This gives us lots of examples of fields. For example, $Q[\sqrt[3]{2}]=\{a+b\sqrt[3]{2}+c\sqrt[3]{2}^2: a, b, c\in Q\}$ is a field.
You can extend this idea to define, for $\alpha$, $\beta$ both algebraic, $Q[\alpha, \beta]$ to be the set of all expressions like $2\alpha\beta$, $\alpha+\alpha^2\beta$, and so on.
To test yourself, you might like to see if you can show that $Q[\alpha,\beta]=Q[\alpha][\beta]$ (the right hand side makes sense because $Q[\alpha][\beta]=K[\beta]$ where $K=Q[\alpha]$ which is a field). This shows that $Q[\alpha,\beta]$ is a field.
This gives us even more examples of fields, for example $Q[\sqrt{2},\sqrt{3}]=\{a+b\sqrt{2}+c\sqrt{3}+d\sqrt{6}:a,b,c,d\in Q\}$.
2.3 Field extensions
Definition (Field Extension): A field extension of a field $F$ is a field $K$ containing $F$ (we write a field extension as $F\subseteq K$ or $K/F$).
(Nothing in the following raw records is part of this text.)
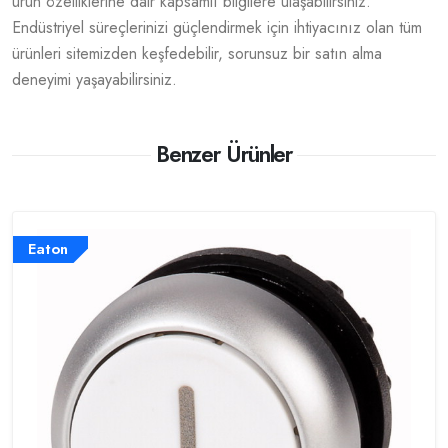
ürün özelliklerine dair kapsamlı bilgilere ulaşabilirsiniz.
Endüstriyel süreçlerinizi güçlendirmek için ihtiyacınız olan tüm
ürünleri sitemizden keşfedebilir, sorunsuz bir satın alma
deneyimi yaşayabilirsiniz.
Benzer Ürünler
Eaton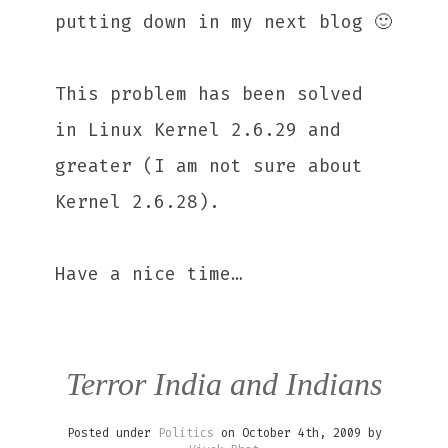
putting down in my next blog 🙂
This problem has been solved
in Linux Kernel 2.6.29 and
greater (I am not sure about
Kernel 2.6.28).
Have a nice time…
Terror India and Indians
Posted under
Politics
on October 4th, 2009 by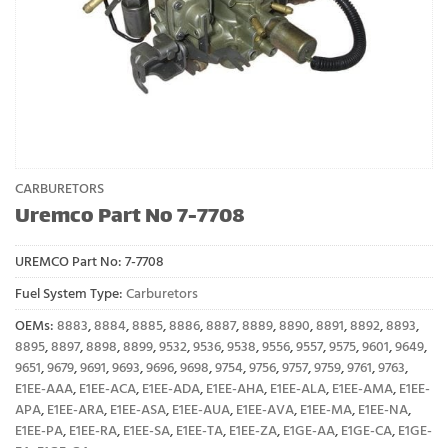
CARBURETORS
Uremco Part No 7-7708
UREMCO Part No:
7-7708
Fuel System Type:
Carburetors
OEMs:
8883
,
8884
,
8885
,
8886
,
8887
,
8889
,
8890
,
8891
,
8892
,
8893
,
8895
,
8897
,
8898
,
8899
,
9532
,
9536
,
9538
,
9556
,
9557
,
9575
,
9601
,
9649
,
9651
,
9679
,
9691
,
9693
,
9696
,
9698
,
9754
,
9756
,
9757
,
9759
,
9761
,
9763
,
E1EE-AAA
,
E1EE-ACA
,
E1EE-ADA
,
E1EE-AHA
,
E1EE-ALA
,
E1EE-AMA
,
E1EE-
APA
,
E1EE-ARA
,
E1EE-ASA
,
E1EE-AUA
,
E1EE-AVA
,
E1EE-MA
,
E1EE-NA
,
E1EE-PA
,
E1EE-RA
,
E1EE-SA
,
E1EE-TA
,
E1EE-ZA
,
E1GE-AA
,
E1GE-CA
,
E1GE-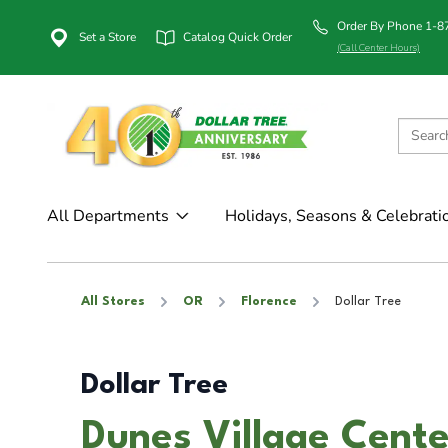
Order By Phone 1-
Set a Store
Catalog Quick Order
(Call Center Hours)
All Departments
Holidays, Seasons & Celebrati
All Stores
OR
Florence
Dollar Tree
Dollar Tree
Dunes Village Cente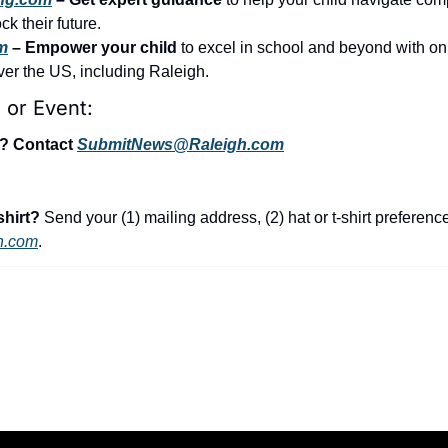
k their future.
m
 – Empower your child
 to excel in school and beyond with on
over the US, including Raleigh.
 or Event:
t? Contact 
SubmitNews@Raleigh.com
shirt?
 Send your (1) mailing address, (2) hat or t-shirt preference,
h.com
.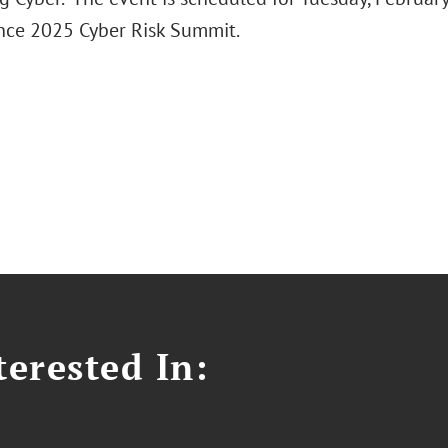
nce 2025 Cyber Risk Summit.
erested In:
For example, the real numbers are a field extension of the rational numbers, because the reals are a field and every rational is also a real number. |
The example above, $Q[\sqrt{2}]$ is a field extension of $Q$ since if $a\in Q$ then $a+0\sqrt{2}\in Q[\sqrt{2}]$, so $Q\subseteq Q[\sqrt{2}]$. More generally we have that $Q[\alpha]$ is a field extension of $Q$ for $\alpha$ an algebraic number.
2.4 Splitting Fields
Definition (Splitting Field): Given a polynomial $p(x)$ we have what is called the splitting field of $p(x)$ which is the smallest field extension of $Q$ that contains all the roots of $p(x)$. So, if $p(x)=x^2-2$ then the splitting field of $p(x)$ is $Q[\sqrt{2}]$ (it contains all the roots of $p(x)$ and if it had fewer elements it either wouldn't contain all the roots or wouldn't be a field). |
Another example is that the splitting field of $p(x)=x^4-5x^2+6$ is $Q[\sqrt{2},\sqrt{3}]$. Can you see why?
3 Automorphisms and Galois Groups
3.1 Automorphisms
Definition (Field Automorphism): A field automorphism $f$ has to be an invertible function (which the $f$ above clearly is) such that $f(x+y)=f(x)+f(y)$, $f(a x)=f(a)f(x)$ and $f(1/x)=1/f(x)$. |
You can check that for the function $f$ above really does satisfy all the conditions.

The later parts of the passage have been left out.